The Missed Revenue Opportunities For The State Of California Because They Do Not Have A Business Registry API

I was talking with OpenCorporates CEO Chris Taggart (@countculture) while in Washington DC a couple of weeks ago, reminding me of a previous conversation we had about the current state of business registry submission and search for the State of California. He had asked me a couple months ago if I knew anyone working for the State of California on opening up data, or possibly specifically with the business registry—I didn’t. Chris is wanting to talk with anyone in the know about evolving and modernizing the states approach to managing their corporate entity information. Clearly he has a desire to get better access to the data, but as our conversation in DC reminded me, he has some serious concerns about the importance of not just access to corporate data, but being able to keep up to speed what is happening at the business level in not just California, but other states as well.

There are many ways in which government can’t keep up with the pace in the private sector, and corporate filings is definitely one of the more critical areas that is falling behind. Like many areas of government I’m guessing this is by design. Not because of some grand government or corporate conspiracy, but just by the the ongoing suffocation of the resources government has to get things done. I’m guessing the folks running the State of California business search are doing the best they can with the resources they have. I’m guessing that the private sector has no real motivation to lobby and compel the State of California to do any better when it comes to filing, managing, and search for business data. The result is a business registry system that barely meets the needs of everyone involved, and leaving a lot of opportunities on the table when it comes to understanding and responding to change in the way business gets done in the state.

When it comes to business registry in the State of California, there are two primary interfaces to get at the information you need:

  • Business Search - Free online access to corporate, limited liability company and limited partnership information. Available information includes the complete entity name, entity number, formation, registration or conversion date, status, jurisdiction, entity address, and the name and address of the agent for service of process.
  • Publicly Traded Disclosure Search - Free online access to abstracts of reported information for all publicly traded corporations that have filed a Corporate Disclosure Statement with the California Secretary of State.

There is no business registry API for the State of California (that I can find)--I have asked for more information. The search result pages are pretty easy to automate and scrape using scripts, but there are measures placed on the detail pages for business entities to counteract scraping of the valuable data present. It is something that isn’t impossible to get around, but clearly efforts have been made to make it more difficult for the public to get at data within the system—if nothing else just to minimize the server traffic scraping data will introduce. You can find scraped versions of business registry data for the state of California, and you can find businesses who claim they have it and will sell it to you, but there are no APsI or public data sets available as part of the State of California’s open data efforts. This leaves a pretty massive gap when it comes to providing access to trusted 3rd parties, researchers, and the general public when it comes to making sense of the business landscape in the State of California.

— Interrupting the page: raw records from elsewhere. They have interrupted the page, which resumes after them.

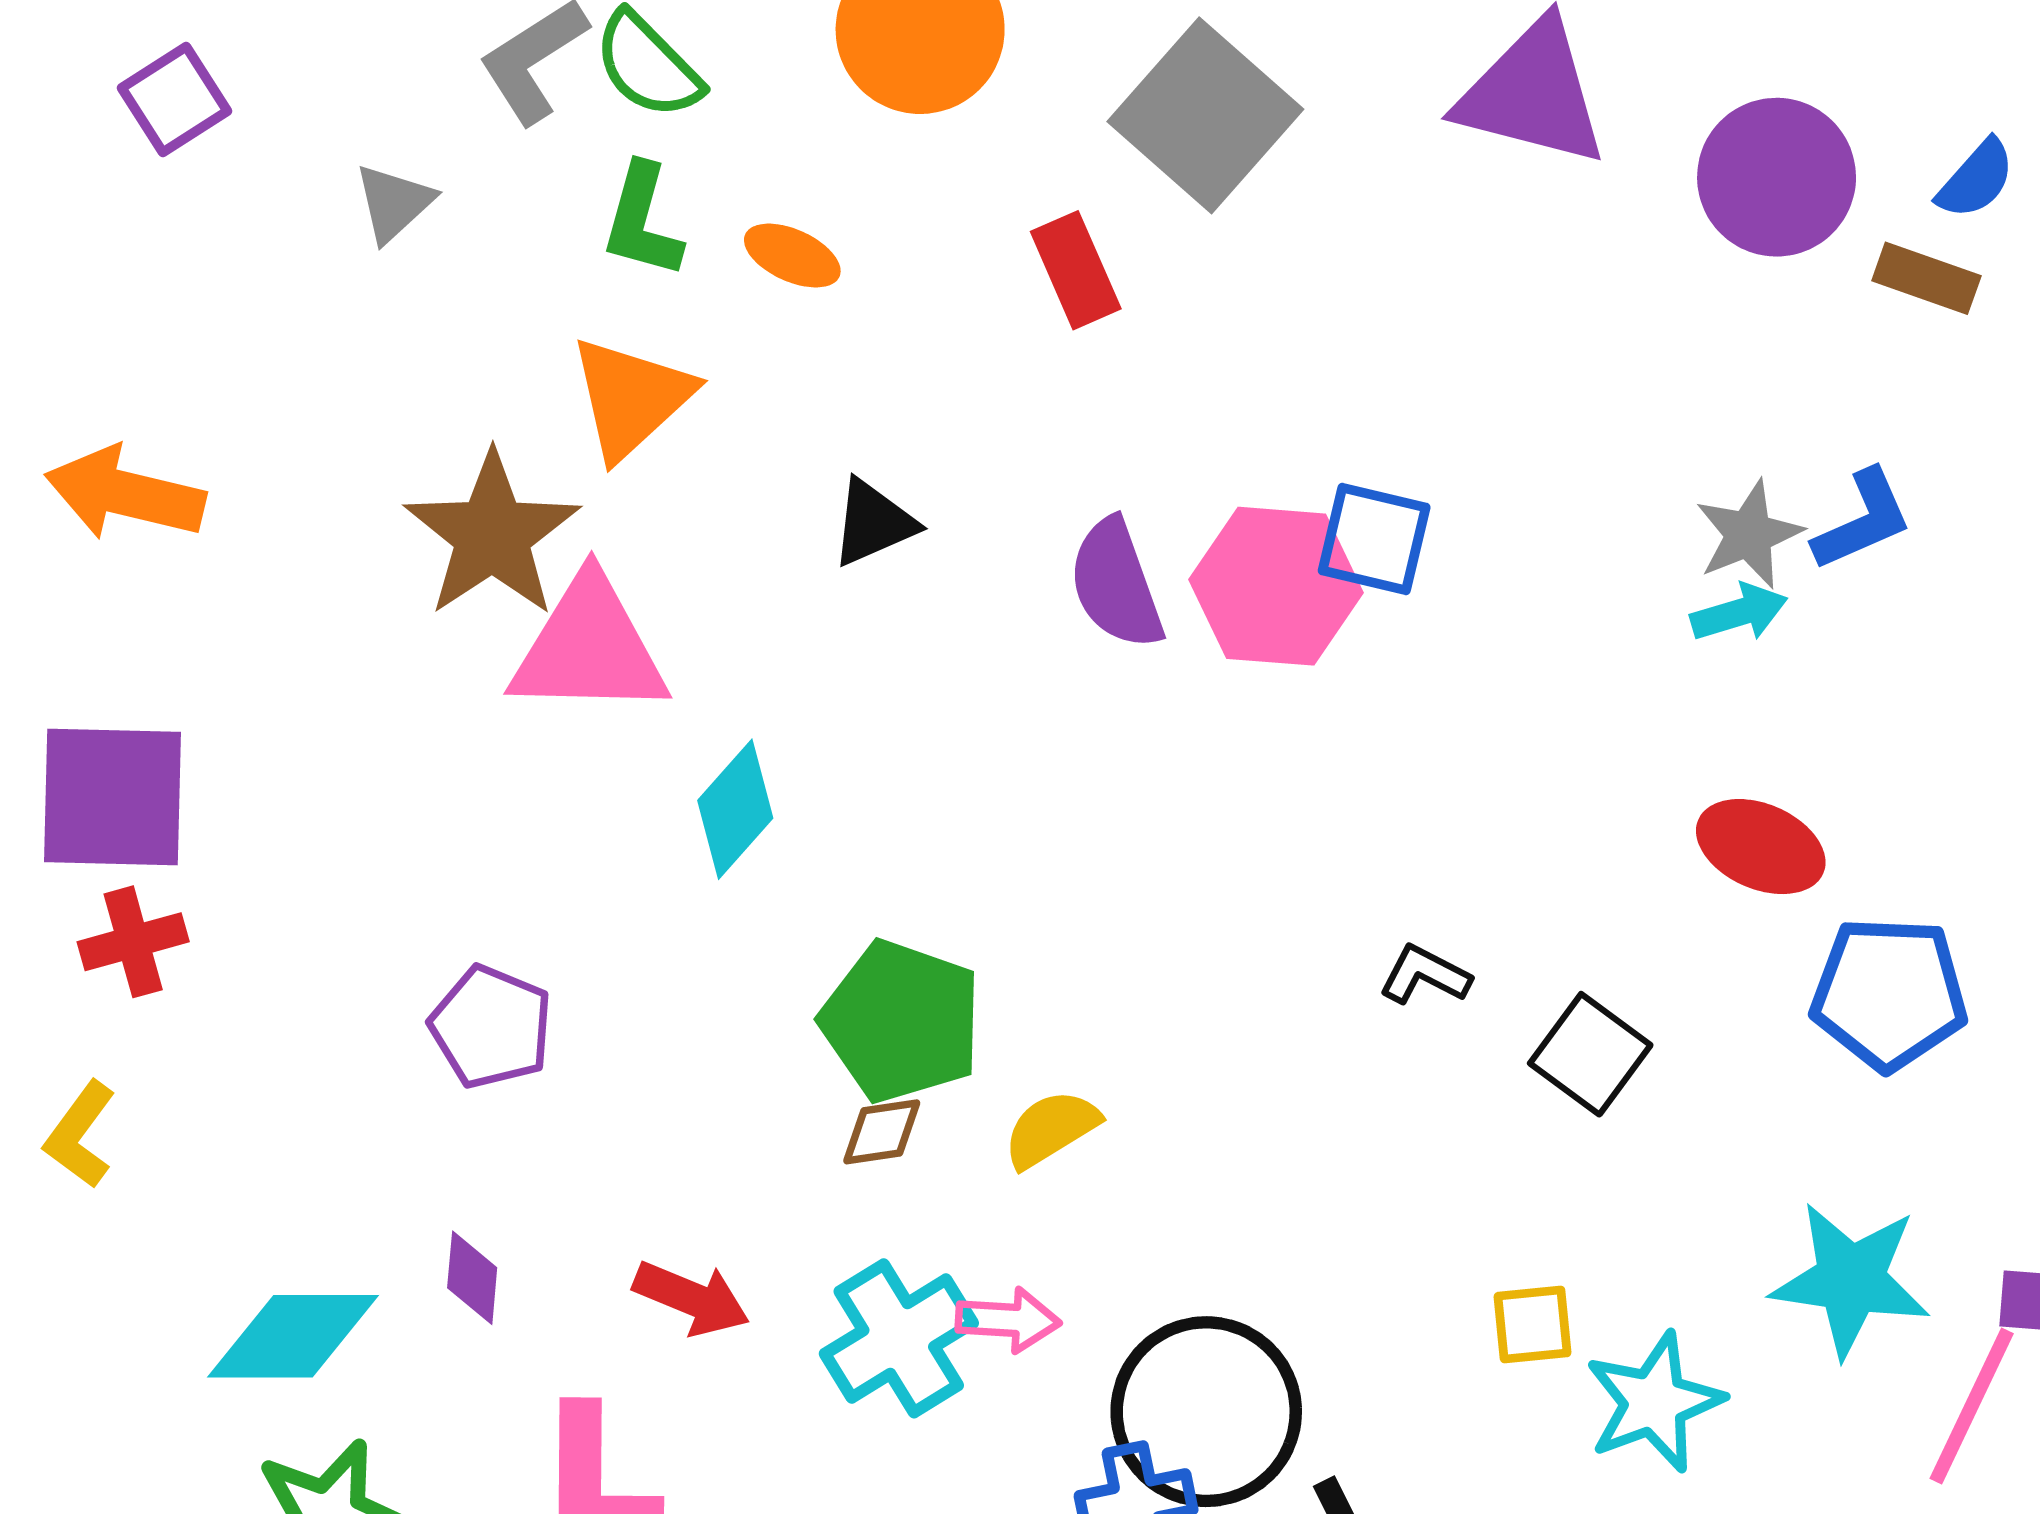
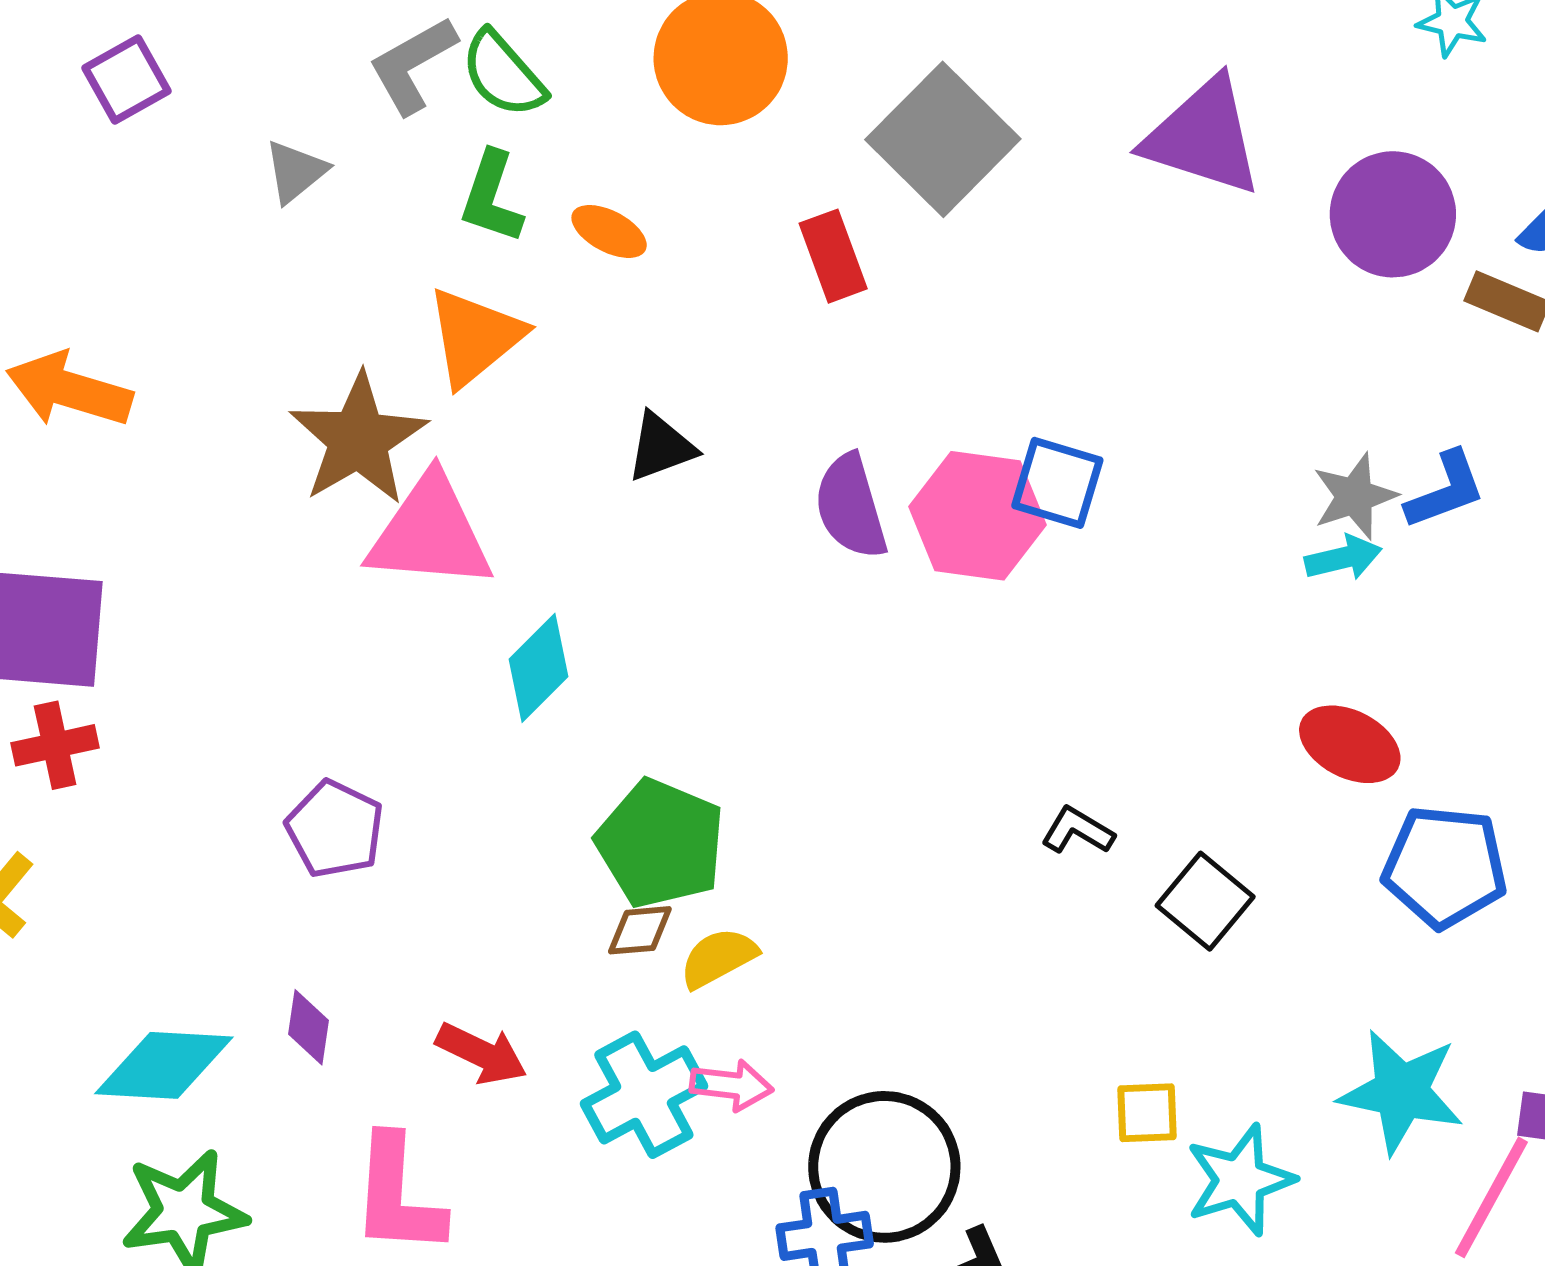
yellow semicircle: (1051, 1129) -> (718, 958), moved

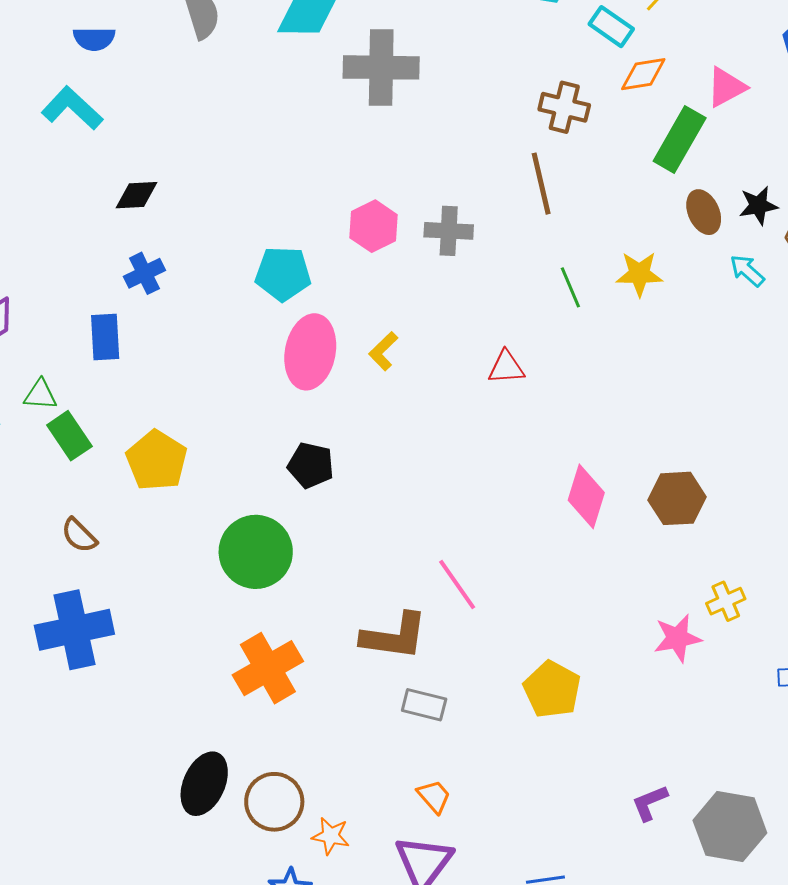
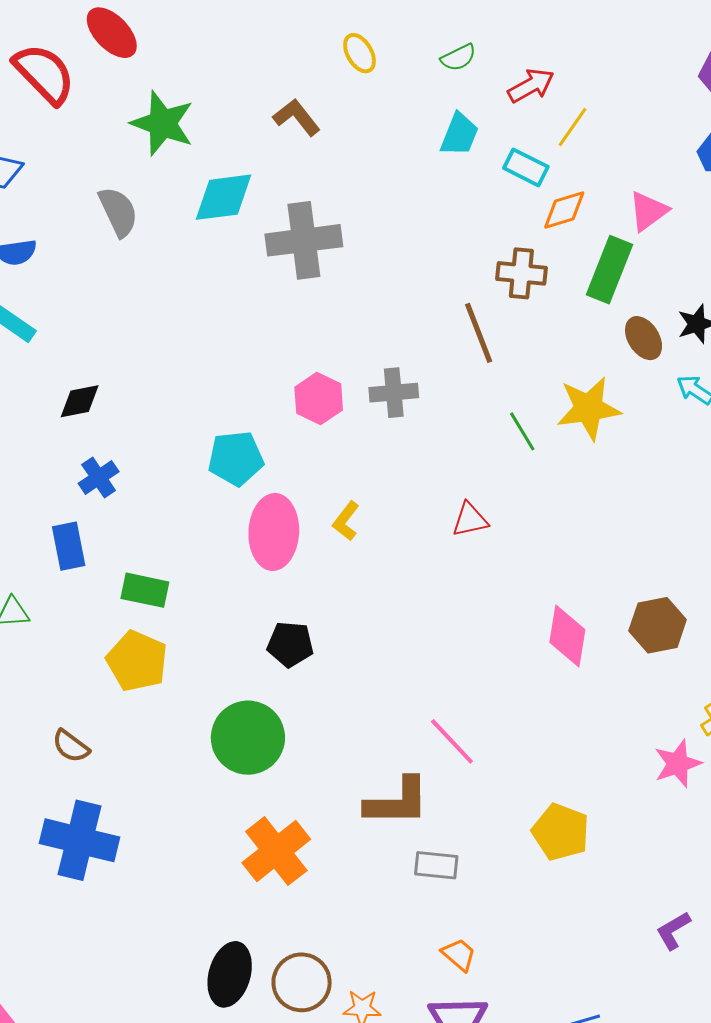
brown cross: (564, 107) -> (521, 273), moved
yellow star: (639, 274) -> (589, 408), size x1.4
green rectangle: (69, 436) -> (145, 590), moved, turned -36
blue cross: (74, 630) -> (79, 840), turned 34

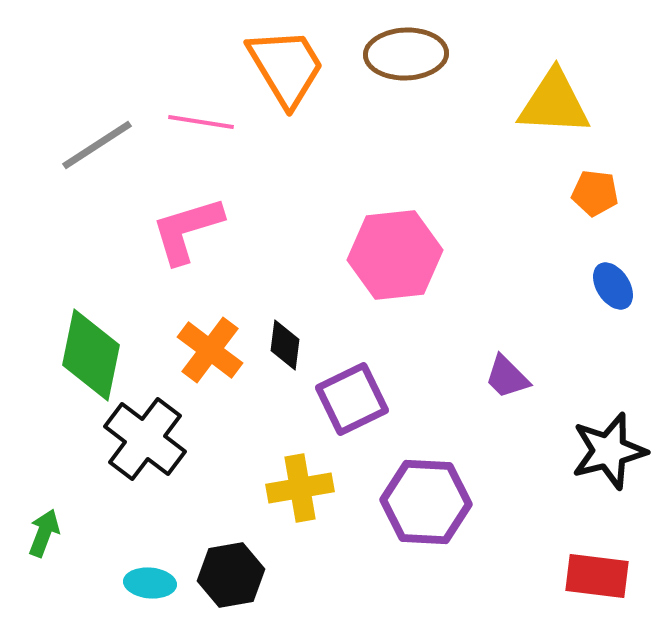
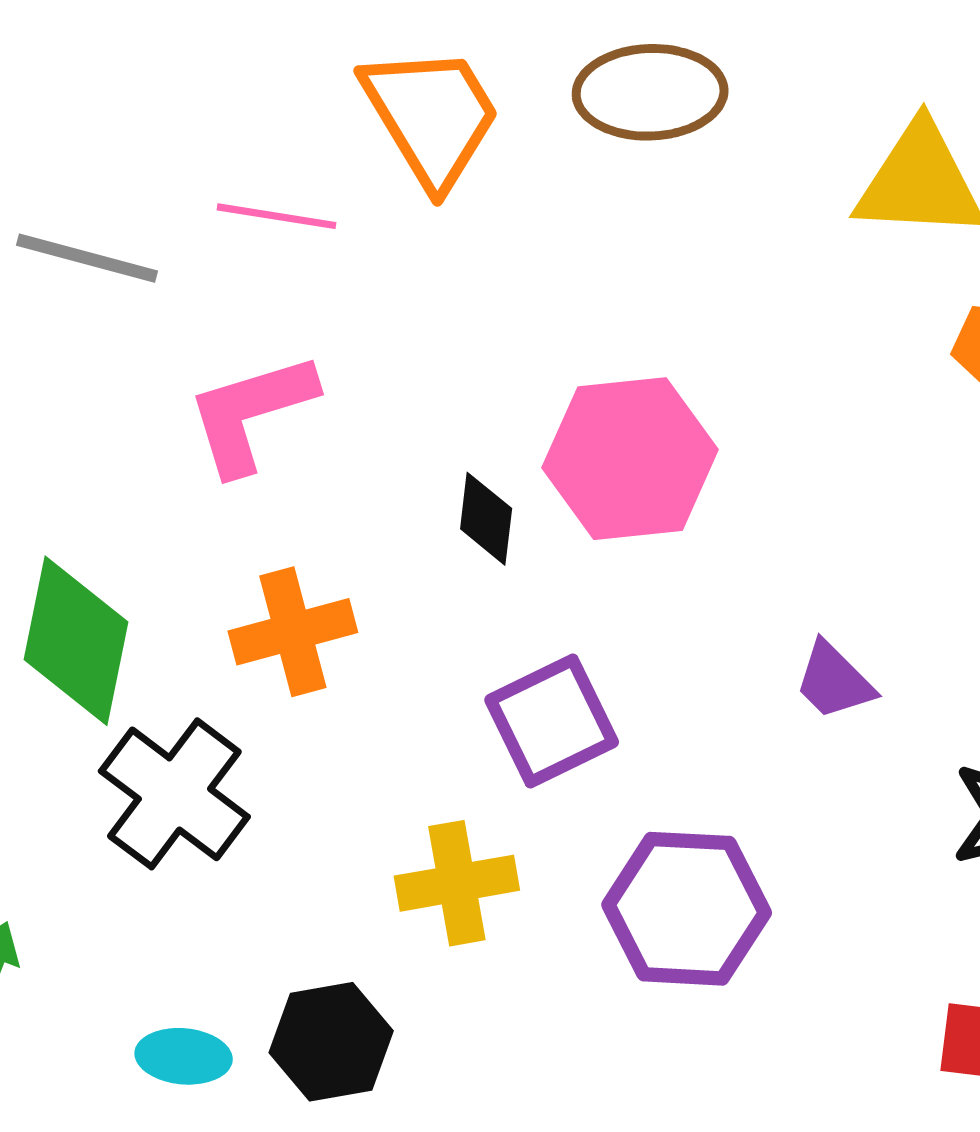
gray line: (97, 145) -> (87, 258), turned 48
black diamond: (285, 345) -> (486, 519), moved
orange cross: (210, 350) -> (293, 632), turned 38

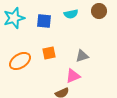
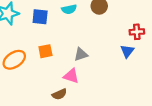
pink triangle: (73, 76) -> (71, 76), turned 42

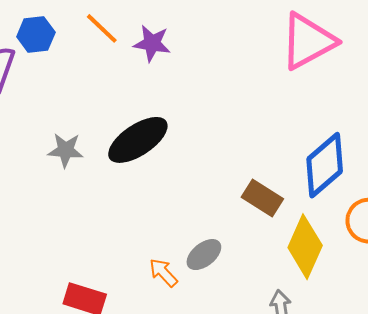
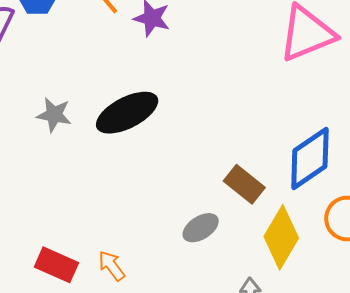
gray ellipse: (204, 255) -> (201, 228), moved
orange arrow: (163, 273) -> (112, 266), moved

To keep up with the pace of business there should be a public API for the State of California business registry. It should employ a simple RESTful design for conducting searches, providing basic request and response access to data. You should be given a healthy number of API requests before you are required to signup and justify your usage for significantly higher access. If you are accessing on a regular basis for commercial usage, you should have to pay to your access, and establish a partnership arrangement. All of this can be managed using existing API management solutions. There should also be web hooks available for receiving pushes when something changes, as well as sustained connections using Server-Sent Events (SSE) or web sockets, allowing for consumers to tune into events as they occur across the platform. 

I have a lot of experience working with federal government agencies on data efforts so I know how tough these projects are to move forward. However, business registries for all states is one area that we need to find the will to invest in, and work to develop public / private partnerships to tackle. There is so much opportunity for the State of California to better understand business within their state, and identify missed revenue opportunities that exist. Opening up the data for commercial access would generate new revenues, and having easy, self-service access for reseachers and journalists would add to the brain power available to the state when it comes to making sense of what is going on. I wanted to just write an initial post to get my thoughts out there and see if I know anyone who is working in the State of California—if you are drop me a line, I’d love to brainstorm on the possibilities. I want to also start poking around a little more, playing with the available business search tools, mapping out the underlying schema, and maybe scraping some more data to see if I can use in some sort of proof of concept to demonstrate some of my ideas around moving forward the conversation around the State of California business registry, and see what fires I can light when it comes to cooking something up.